Key insight: think of k as the last balloon burst in (left, right), not the first.

Session B — Graph Hard

Problem: Word Ladder II (All Shortest Paths)

Strategy: BFS to find shortest path length + build parent map. Then DFS from end to start to reconstruct all paths.

from collections import defaultdict, deque

def findLadders(beginWord, endWord, wordList):
    wordSet = set(wordList)
    if endWord not in wordSet: return []
    parents = defaultdict(set)
    layer = {beginWord}
    found = False
    while layer and not found:
        wordSet -= layer
        next_layer = set()
        for word in layer:
            for i in range(len(word)):
                for c in 'abcdefghijklmnopqrstuvwxyz':
                    nw = word[:i] + c + word[i+1:]
                    if nw in wordSet:
                        next_layer.add(nw)
                        parents[nw].add(word)
                        if nw == endWord: found = True
        layer = next_layer
    if not found: return []
    res = []
    def dfs(word, path):
        if word == beginWord:
            res.append(path[::-1])
            return
        for parent in parents[word]:
            dfs(parent, path + [parent])
    dfs(endWord, [endWord])
    return res

The Stuck-Recovery Protocol

If you're completely blocked after 10 minutes:

Say it out loud: "I'm thinking about this from a DP angle but I'm not sure about the state definition..."
Ask for a hint direction: In a real interview, it's okay to say "Would it help to think about this as an interval problem?"
Reduce the problem: "What if I only had 3 elements?

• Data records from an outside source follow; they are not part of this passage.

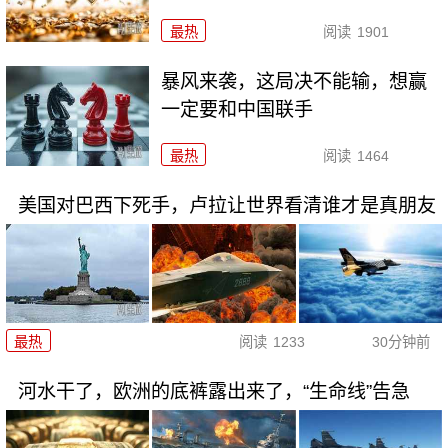
最热
阅读
1901
暴风来袭，这局决不能输，想赢
一定要和中国联手
最热
阅读
1464
美国对巴西下死手，卢拉让世界看清谁才是真朋友
最热
阅读
1233
30分钟前
河水干了，欧洲的底裤露出来了，“生命线”告急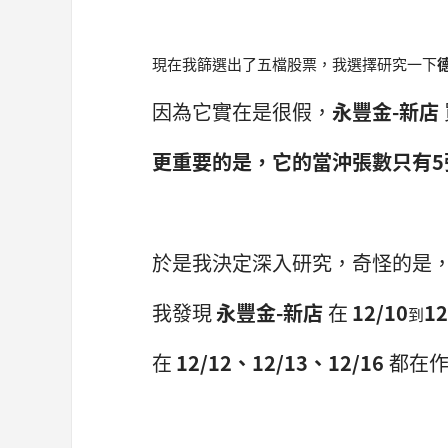
現在我篩選出了五檔股票，我選擇研究一下
德
因為它實在是很假，
永豐金-新店
更重要的是，它的當沖張數只有5
於是我決定深入研究，奇怪的是
我發現
永豐金-新店
在
12/10
1
到
在
12/12、12/13、12/16
都在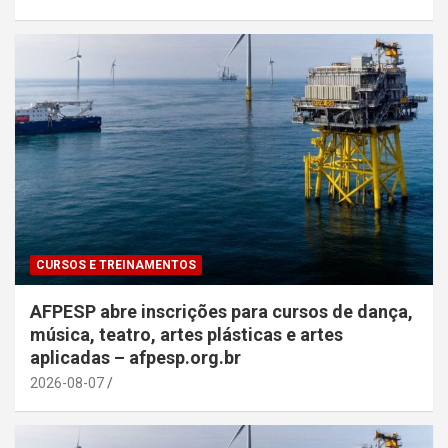
CURSOS E TREINAMENTOS
AFPESP abre inscrições para cursos de dança,
música, teatro, artes plásticas e artes
aplicadas – afpesp.org.br
2026-08-07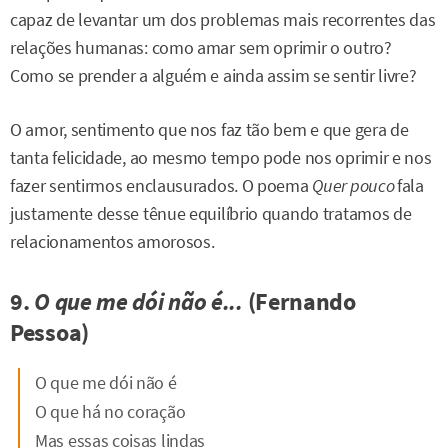
capaz de levantar um dos problemas mais recorrentes das
relações humanas: como amar sem oprimir o outro?
Como se prender a alguém e ainda assim se sentir livre?
O amor, sentimento que nos faz tão bem e que gera de
tanta felicidade, ao mesmo tempo pode nos oprimir e nos
fazer sentirmos enclausurados. O poema
Quer pouco
fala
justamente desse tênue equilíbrio quando tratamos de
relacionamentos amorosos.
9.
O que me dói não é...
(Fernando
Pessoa)
O que me dói não é
O que há no coração
Mas essas coisas lindas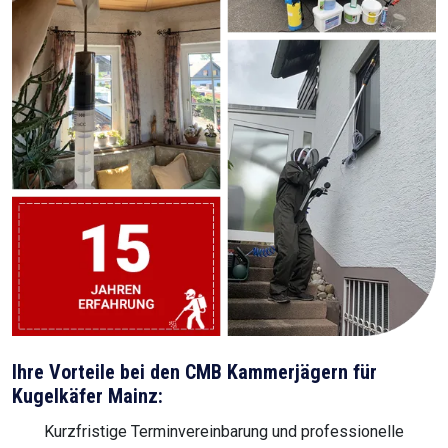
Ihre Vorteile bei den CMB Kammerjägern für
Kugelkäfer Mainz:
Kurzfristige Terminvereinbarung und professionelle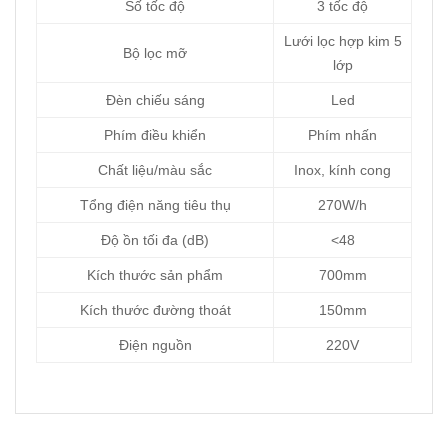
Số tốc độ
3 tốc độ
Lưới lọc hợp kim 5
Bộ lọc mỡ
lớp
Đèn chiếu sáng
Led
Phím điều khiển
Phím nhấn
Chất liệu/màu sắc
Inox, kính cong
Tổng điện năng tiêu thụ
270W/h
Độ ồn tối đa (dB)
<48
Kích thước sản phẩm
700mm
Kích thước đường thoát
150mm
Điện nguồn
220V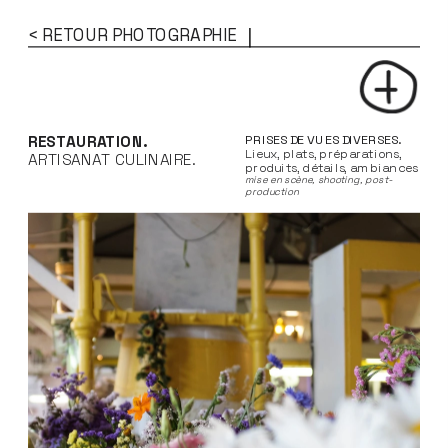
...
...
< RETOUR PHOTOGRAPHIE
RESTAURATION. 
PRISES DE VUES DIVERSES. 
L
ieux, plats, préparations, 
ARTISANAT CULINAIRE.
produits, détails, ambiances
mise en scène, shooting, post-
production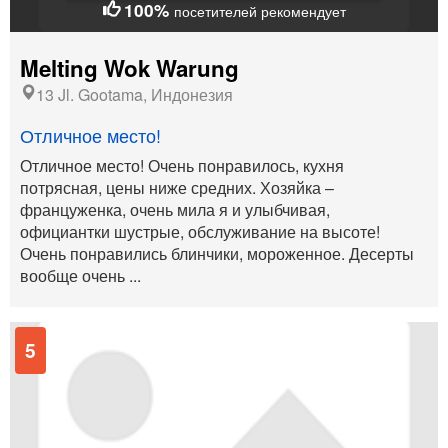
100%
посетителей рекомендует
Melting Wok Warung
13 Jl. Gootama, Индонезия
Отличное место!
Отличное место! Очень понравилось, кухня
потрясная, цены ниже средних. Хозяйка –
француженка, очень мила я и улыбчивая,
официантки шустрые, обслуживание на высоте!
Очень понравились блинчики, мороженное. Десерты
вообще очень ...
5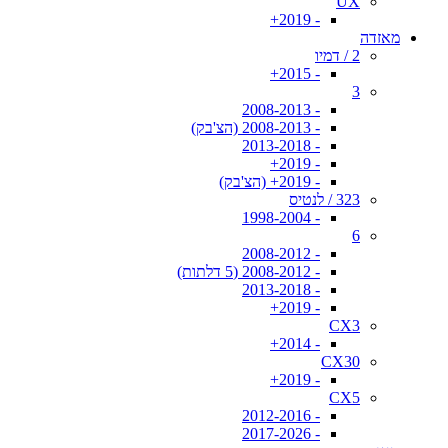
UX
- 2019+
מאזדה
2 / דמיו
- 2015+
3
- 2008-2013
- 2008-2013 (הצ'בק)
- 2013-2018
- 2019+
- 2019+ (הצ'בק)
323 / לנטיס
- 1998-2004
6
- 2008-2012
- 2008-2012 (5 דלתות)
- 2013-2018
- 2019+
CX3
- 2014+
CX30
- 2019+
CX5
- 2012-2016
- 2017-2026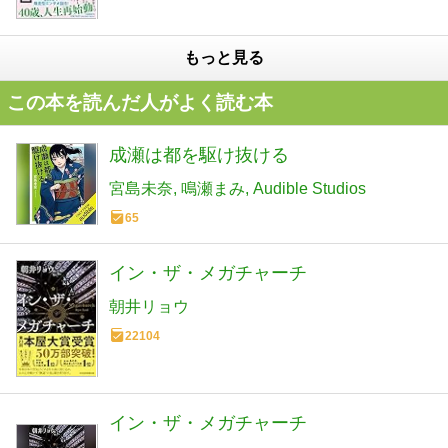
もっと見る
この本を読んだ人がよく読む本
成瀬は都を駆け抜ける
宮島未奈
鳴瀬まみ
Audible Studios
65
イン・ザ・メガチャーチ
朝井リョウ
22104
イン・ザ・メガチャーチ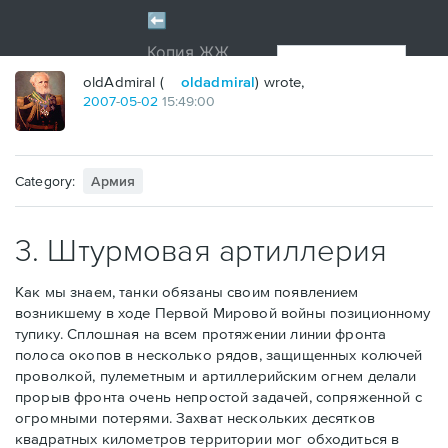
oldAdmiral (
oldadmiral
) wrote,
2007
-
05
-
02
15:49:00
Category:
Армия
3. Штурмовая артиллерия
Как мы знаем, танки обязаны своим появлением
возникшему в ходе Первой Мировой войны позиционному
тупику. Сплошная на всем протяжении линии фронта
полоса окопов в несколько рядов, защищенных колючей
проволкой, пулеметным и артиллерийским огнем делали
прорыв фронта очень непростой задачей, сопряженной с
огромными потерями. Захват нескольких десятков
квадратных километров территории мог обходиться в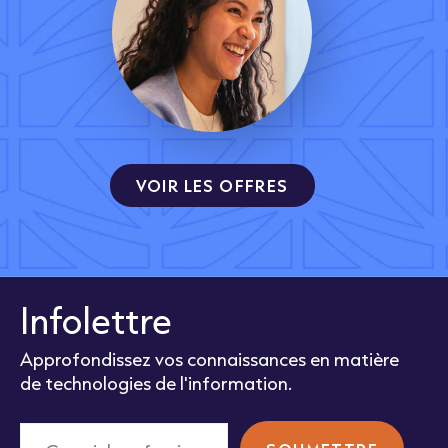
VOIR LES OFFRES
Infolettre
Approfondissez vos connaissances en matière
de technologies de l'information.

What would the answer be?"
Code brute force: Always worth coding O(2^n) or O(n²) — partial credit is real, and it often reveals the structure.

Hard Problem Patterns Cheatsheet

Signal	Pattern
"All combinations"	Backtracking
"Minimum cost / maximum profit"	DP
"Shortest path"	BFS / Dijkstra
"Intervals, merging, overlapping"	Interval DP or sweep
"Parentheses, nesting"	Stack
"Subarray, contiguous"	Sliding window or Kadane
"Kth largest/smallest"	Heap or quickselect
"In a sorted array"	Binary search